The hunchback, who originates from Ondangwa, has published his own collection and anthology of classical poems. The anthology titled The Blistered Pen, a hullaballoo of poetry has a collection of 58 poems all written in the English language although he sometimes translates them in his mother tongue when performing for the public during government functions and other educational events here in the north.
Blistered Pen is an anthology about the road less travelled with anguish hence the blisters and he writes about the poor and their subjection to sudden, unexpected and unjustifiable poverty and violence. Salomo started writing this collection while studying at the University of Namibia (Unam), now the Hifikepunye Pohamba Campus in Ongwediva. "I was inspired into poetry during my studies at college and later on to take it seriously when I was offered a scholarship for my Advanced Certificate in Geography Education at North-West University, Potchefstroom Campus in South Africa. My poems are disturbing stories which seem to be part of the daily and reality, partly fictions and fantasy," he explains to Art Life
He says he uses metaphors and reality. To express his feelings, Salomo prose his feelings about the way the poor are since they are at the receiving end of all the injustices that surround them, and how in turn the same poor parents exploit their own children all in the name of poverty. "In this anthropology, I have also tried to travel the road less travelled and to reach a destination many will rarely and never reach. My poetry is a human expression that rose down deep from the bottom of someone's heart. It tells of tales we hear every day, our sudden interactions with real life situation," he says
The poet has tried as much to entertain a variety of readers ranging from the academic, social as well as all people from all walks of life.

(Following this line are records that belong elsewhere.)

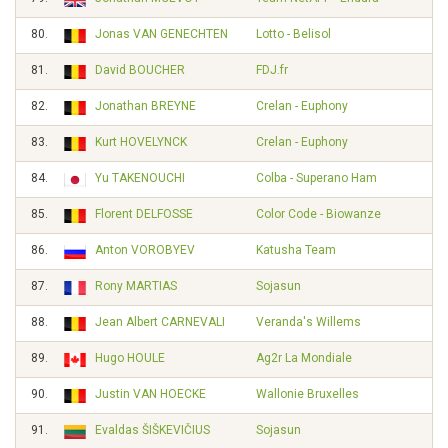
80.
Jonas VAN GENECHTEN
Lotto - Belisol
81.
David BOUCHER
FDJ.fr
82.
Jonathan BREYNE
Crelan - Euphony
83.
Kurt HOVELYNCK
Crelan - Euphony
84.
Yu TAKENOUCHI
Colba - Superano Ham
85.
Florent DELFOSSE
Color Code - Biowanze
86.
Anton VOROBYEV
Katusha Team
87.
Rony MARTIAS
Sojasun
88.
Jean Albert CARNEVALI
Veranda's Willems
89.
Hugo HOULE
Ag2r La Mondiale
90.
Justin VAN HOECKE
Wallonie Bruxelles
91.
Evaldas ŠIŠKEVIČIUS
Sojasun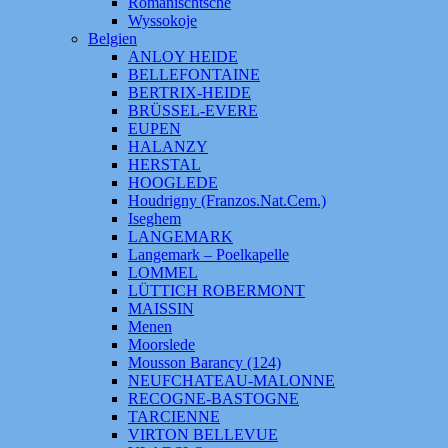
Romanischtsche
Wyssokoje
Belgien
ANLOY HEIDE
BELLEFONTAINE
BERTRIX-HEIDE
BRÜSSEL-EVERE
EUPEN
HALANZY
HERSTAL
HOOGLEDE
Houdrigny (Franzos.Nat.Cem.)
Iseghem
LANGEMARK
Langemark – Poelkapelle
LOMMEL
LÜTTICH ROBERMONT
MAISSIN
Menen
Moorslede
Mousson Barancy (124)
NEUFCHATEAU-MALONNE
RECOGNE-BASTOGNE
TARCIENNE
VIRTON BELLEVUE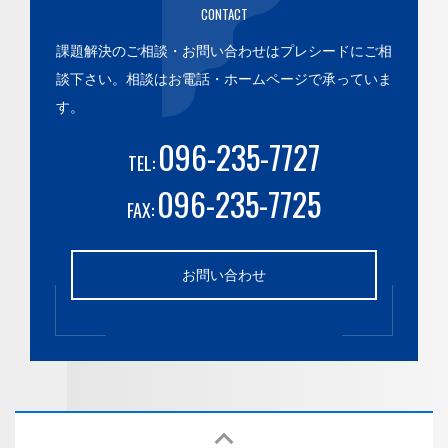
CONTACT
課題解決のご相談・お問い合わせはプレシードにご相
談下さい。
相談はお電話・ホームページで承っていま
す。
096-235-7727
TEL:
096-235-7725
FAX:
お問い合わせ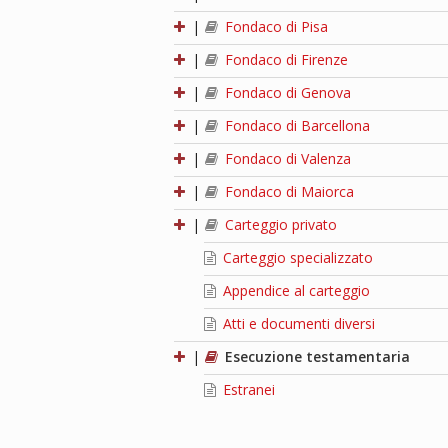
|
Fondaco di Pisa
|
Fondaco di Firenze
|
Fondaco di Genova
|
Fondaco di Barcellona
|
Fondaco di Valenza
|
Fondaco di Maiorca
|
Carteggio privato
Carteggio specializzato
Appendice al carteggio
Atti e documenti diversi
|
Esecuzione testamentaria
Estranei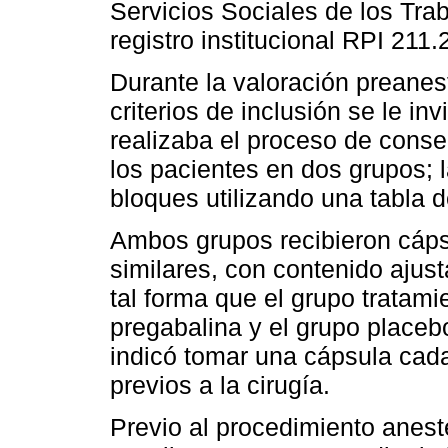
Servicios Sociales de los Tr
registro institucional RPI 211.
Durante la valoración preanest
criterios de inclusión se le inv
realizaba el proceso de conse
los pacientes en dos grupos; l
bloques utilizando una tabla 
Ambos grupos recibieron cápsu
similares, con contenido ajus
tal forma que el grupo tratam
pregabalina y el grupo placeb
indicó tomar una cápsula cada
previos a la cirugía.
Previo al procedimiento anest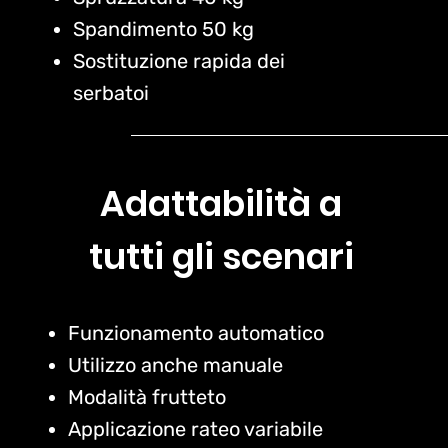
Spandimento 50 kg
Sostituzione rapida dei
serbatoi
Adattabilità a
tutti gli scenari
Funzionamento automatico
Utilizzo anche manuale
Modalità frutteto
Applicazione rateo variabile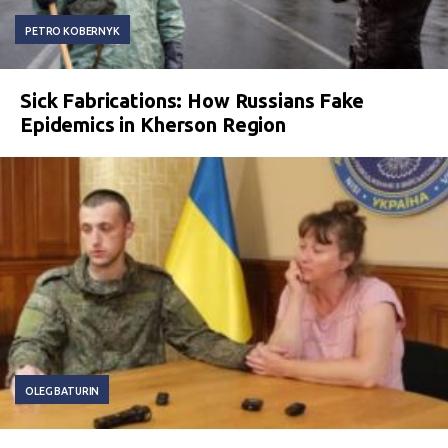
PETRO KOBERNYK
Sick Fabrications: How Russians Fake
Epidemics in Kherson Region
OLEG BATURIN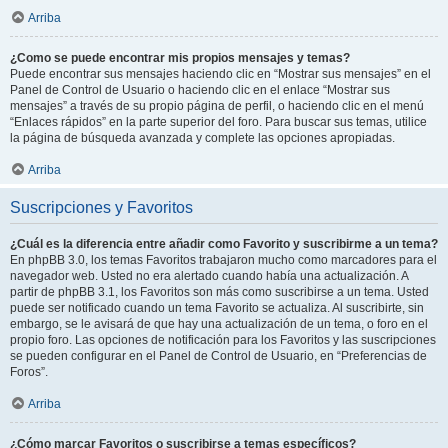
Arriba
¿Como se puede encontrar mis propios mensajes y temas?
Puede encontrar sus mensajes haciendo clic en “Mostrar sus mensajes” en el
Panel de Control de Usuario o haciendo clic en el enlace “Mostrar sus
mensajes” a través de su propio página de perfil, o haciendo clic en el menú
“Enlaces rápidos” en la parte superior del foro. Para buscar sus temas, utilice
la página de búsqueda avanzada y complete las opciones apropiadas.
Arriba
Suscripciones y Favoritos
¿Cuál es la diferencia entre añadir como Favorito y suscribirme a un tema?
En phpBB 3.0, los temas Favoritos trabajaron mucho como marcadores para el
navegador web. Usted no era alertado cuando había una actualización. A
partir de phpBB 3.1, los Favoritos son más como suscribirse a un tema. Usted
puede ser notificado cuando un tema Favorito se actualiza. Al suscribirte, sin
embargo, se le avisará de que hay una actualización de un tema, o foro en el
propio foro. Las opciones de notificación para los Favoritos y las suscripciones
se pueden configurar en el Panel de Control de Usuario, en “Preferencias de
Foros”.
Arriba
¿Cómo marcar Favoritos o suscribirse a temas específicos?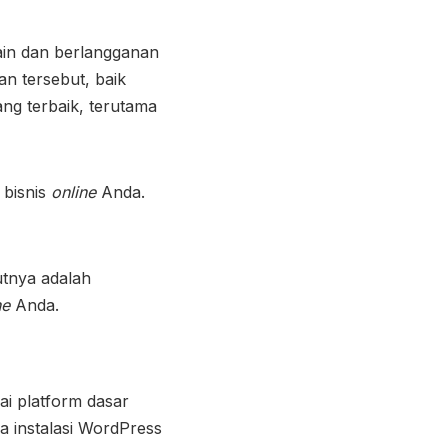
in dan berlangganan
n tersebut, baik
ng terbaik, terutama
bisnis
online
Anda.
jutnya adalah
ne
Anda.
ai platform dasar
ra instalasi WordPress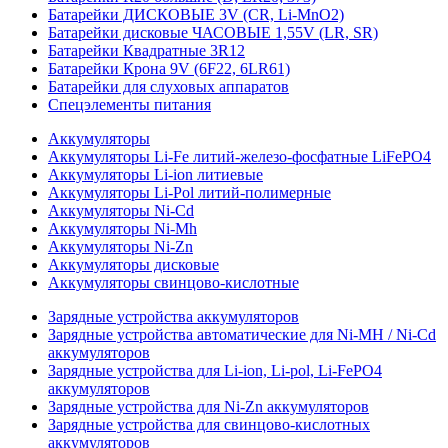
Батарейки ДИСКОВЫЕ 3V (CR, Li-MnO2)
Батарейки дисковые ЧАСОВЫЕ 1,55V (LR, SR)
Батарейки Квадратные 3R12
Батарейки Крона 9V (6F22, 6LR61)
Батарейки для слуховых аппаратов
Спецэлементы питания
Аккумуляторы
Аккумуляторы Li-Fe литий-железо-фосфатные LiFePO4
Аккумуляторы Li-ion литиевые
Аккумуляторы Li-Pol литий-полимерные
Аккумуляторы Ni-Cd
Аккумуляторы Ni-Mh
Аккумуляторы Ni-Zn
Аккумуляторы дисковые
Аккумуляторы свинцово-кислотные
Зарядные устройства аккумуляторов
Зарядные устройства автоматические для Ni-MH / Ni-Cd
аккумуляторов
Зарядные устройства для Li-ion, Li-pol, Li-FePO4
аккумуляторов
Зарядные устройства для Ni-Zn аккумуляторов
Зарядные устройства для свинцово-кислотных
аккумуляторов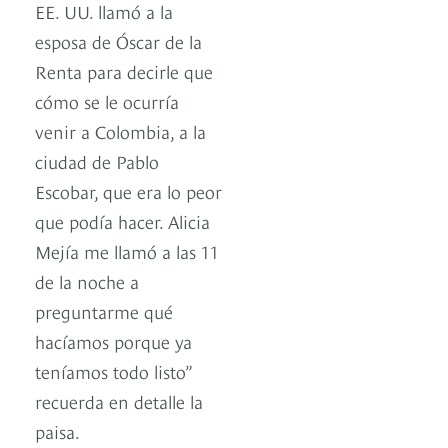
EE. UU. llamó a la
esposa de Óscar de la
Renta para decirle que
cómo se le ocurría
venir a Colombia, a la
ciudad de Pablo
Escobar, que era lo peor
que podía hacer. Alicia
Mejía me llamó a las 11
de la noche a
preguntarme qué
hacíamos porque ya
teníamos todo listo”
recuerda en detalle la
paisa.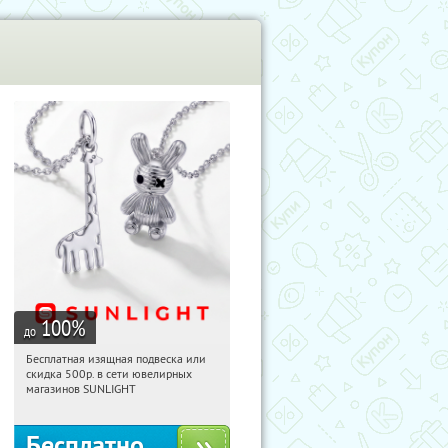
100
%
до
Бесплатная изящная подвеска или
21:27:04
Получили:
73
скидка 500р. в сети ювелирных
Россия
магазинов SUNLIGHT
Бесплатно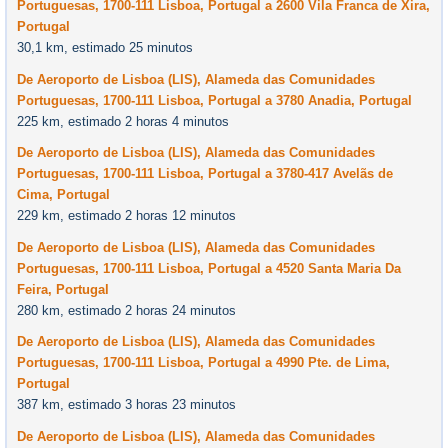
Portuguesas, 1700-111 Lisboa, Portugal a 2600 Vila Franca de Xira,
Portugal
30,1 km, estimado 25 minutos
De Aeroporto de Lisboa (LIS), Alameda das Comunidades
Portuguesas, 1700-111 Lisboa, Portugal a 3780 Anadia, Portugal
225 km, estimado 2 horas 4 minutos
De Aeroporto de Lisboa (LIS), Alameda das Comunidades
Portuguesas, 1700-111 Lisboa, Portugal a 3780-417 Avelãs de
Cima, Portugal
229 km, estimado 2 horas 12 minutos
De Aeroporto de Lisboa (LIS), Alameda das Comunidades
Portuguesas, 1700-111 Lisboa, Portugal a 4520 Santa Maria Da
Feira, Portugal
280 km, estimado 2 horas 24 minutos
De Aeroporto de Lisboa (LIS), Alameda das Comunidades
Portuguesas, 1700-111 Lisboa, Portugal a 4990 Pte. de Lima,
Portugal
387 km, estimado 3 horas 23 minutos
De Aeroporto de Lisboa (LIS), Alameda das Comunidades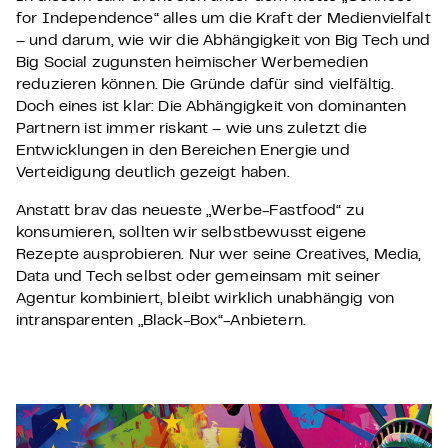
for Independence“ alles um die Kraft der Medienvielfalt
– und darum, wie wir die Abhängigkeit von Big Tech und
Big Social zugunsten heimischer Werbemedien
reduzieren können. Die Gründe dafür sind vielfältig.
Doch eines ist klar: Die Abhängigkeit von dominanten
Partnern ist immer riskant – wie uns zuletzt die
Entwicklungen in den Bereichen Energie und
Verteidigung deutlich gezeigt haben.
Anstatt brav das neueste „Werbe-Fastfood“ zu
konsumieren, sollten wir selbstbewusst eigene
Rezepte ausprobieren. Nur wer seine Creatives, Media,
Data und Tech selbst oder gemeinsam mit seiner
Agentur kombiniert, bleibt wirklich unabhängig von
intransparenten „Black-Box“-Anbietern.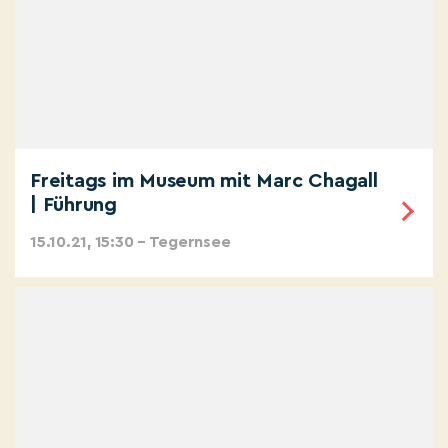
Freitags im Museum mit Marc Chagall
| Führung
15.10.21, 15:30 – Tegernsee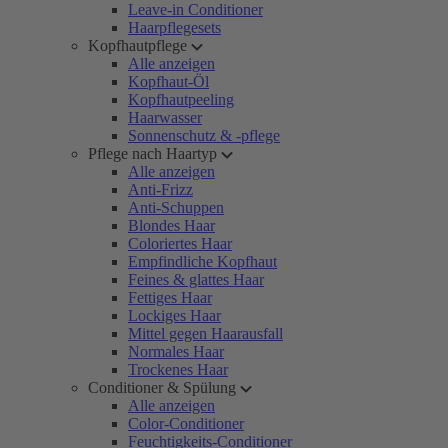
Leave-in Conditioner
Haarpflegesets
Kopfhautpflege
Alle anzeigen
Kopfhaut-Öl
Kopfhautpeeling
Haarwasser
Sonnenschutz & -pflege
Pflege nach Haartyp
Alle anzeigen
Anti-Frizz
Anti-Schuppen
Blondes Haar
Coloriertes Haar
Empfindliche Kopfhaut
Feines & glattes Haar
Fettiges Haar
Lockiges Haar
Mittel gegen Haarausfall
Normales Haar
Trockenes Haar
Conditioner & Spülung
Alle anzeigen
Color-Conditioner
Feuchtigkeits-Conditioner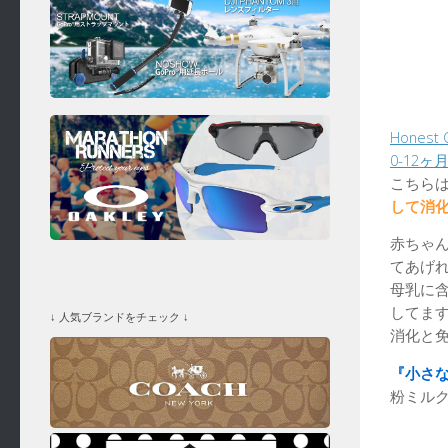
Hones
0-12ヶ
こちら
して消
赤ちゃ
てあげ
母乳に含
してま
↓ 人気ブランドをチェック ↓
消化と
『小さ
粉ミルク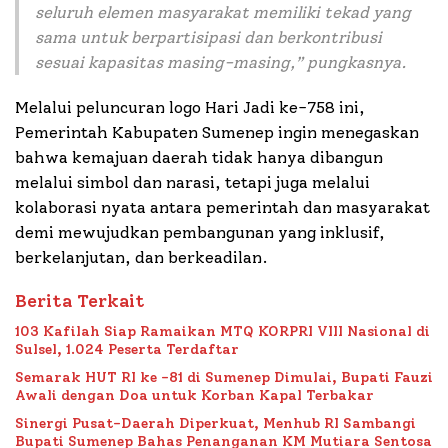
seluruh elemen masyarakat memiliki tekad yang
sama untuk berpartisipasi dan berkontribusi
sesuai kapasitas masing-masing
,” pungkasnya.
Melalui peluncuran logo Hari Jadi ke-758 ini,
Pemerintah Kabupaten Sumenep ingin menegaskan
bahwa kemajuan daerah tidak hanya dibangun
melalui simbol dan narasi, tetapi juga melalui
kolaborasi nyata antara pemerintah dan masyarakat
demi mewujudkan pembangunan yang inklusif,
berkelanjutan, dan berkeadilan.
Berita Terkait
103 Kafilah Siap Ramaikan MTQ KORPRI VIII Nasional di
Sulsel, 1.024 Peserta Terdaftar
Semarak HUT RI ke -81 di Sumenep Dimulai, Bupati Fauzi
Awali dengan Doa untuk Korban Kapal Terbakar
Sinergi Pusat-Daerah Diperkuat, Menhub RI Sambangi
Bupati Sumenep Bahas Penanganan KM Mutiara Sentosa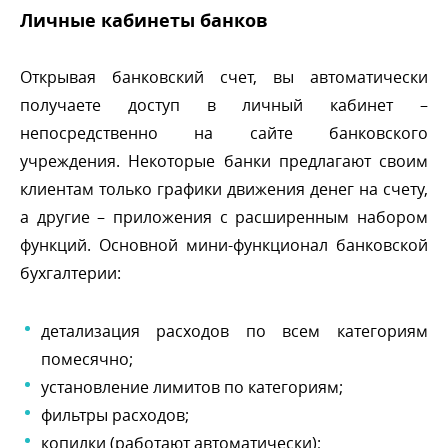
Личные кабинеты банко
Открывая банковский счет, вы автоматически
получаете доступ в личный кабинет –
непосредственно на сайте банковского
учреждения. Некоторые банки предлагают своим
клиентам только графики движения денег на счету,
а другие – приложения с расширенным набором
функций. Основной мини-функционал банковской
ухгалтерии:
детализация расходов по всем категориям
помесячно;
установление лимитов по категориям;
фильтры расходов;
копилки (работают автоматически);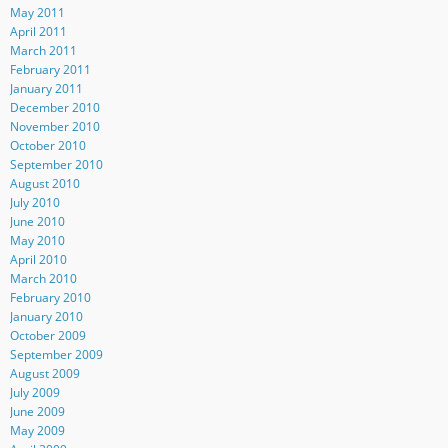
May 2011
April 2011
March 2011
February 2011
January 2011
December 2010
November 2010
October 2010
September 2010
August 2010
July 2010
June 2010
May 2010
April 2010
March 2010
February 2010
January 2010
October 2009
September 2009
August 2009
July 2009
June 2009
May 2009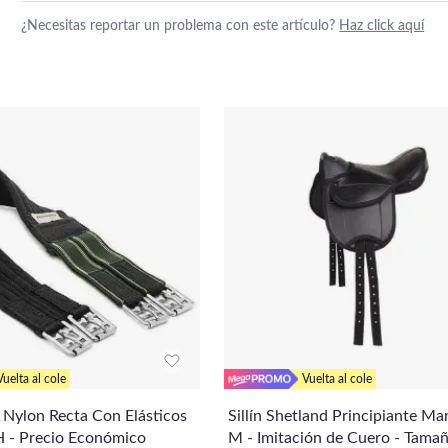
¿Necesitas reportar un problema con este artículo?
Haz click aquí
Vuelta al cole
Vuelta al cole
Nylon Recta Con Elásticos
Sillín Shetland Principiante M
 - Precio Económico
M - Imitación de Cuero - Tamañ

"Poetry is an African and saddest way of expression, usually done to give tribute to heroes and heroines. I have also expressed my feelings about life. Tales are meant for that purpose. The folk stories are a national heritage that many people tend to forget and throw them in the dustbin," he says
One poem is interestingly titled The hullaballoo of a beggar in which he describes how poverty has many Namibian homes and families in its vicious grip. "Send me back to the dark bridge as my home. Then down in twinge, I rest as home as all shelters seem to reject me even the unique womb l descended. My face is full gum, you know it all. Many passer byes mistook it for a smile and they see my grinding teeth like old shoes or an old grin. A beggar knows no simple luxurious. Give me the ash diving bread for lunch just as poor soil, we have no choice," reads a verse from the poem.Other interesting poems are Liquor Slave, She is amazing, My soap Opera life, Life in the Zoo and the Locusts are descending.
Salomo is a teacher by profession and his love for poetry, arts and short stories writing started way back during his school days. During his pastoral days, he says that he was a champion and enjoyed telling folk tales with his friends while herding cattle in the village. During his school days, he enjoyed doing fine arts and he excelled well in pencil drawing at a tender age. That earned him much respect among his peers and teachers. The Blistered Pen is his first book to be published as anthology of poetry after his graduation.
Salomo says that he writes of the poor and their subjection to sudden, unexpected and unjustified poverty and violence. He is expecting an invitation to attend and perform at the Southern African Development Community (SADC) Poetry festival. This annual event will be attended by poets and writers from across the SADC region. Last year it was held in Windhoek.
This is a must read anthology especially for those in colleges and secondary schools.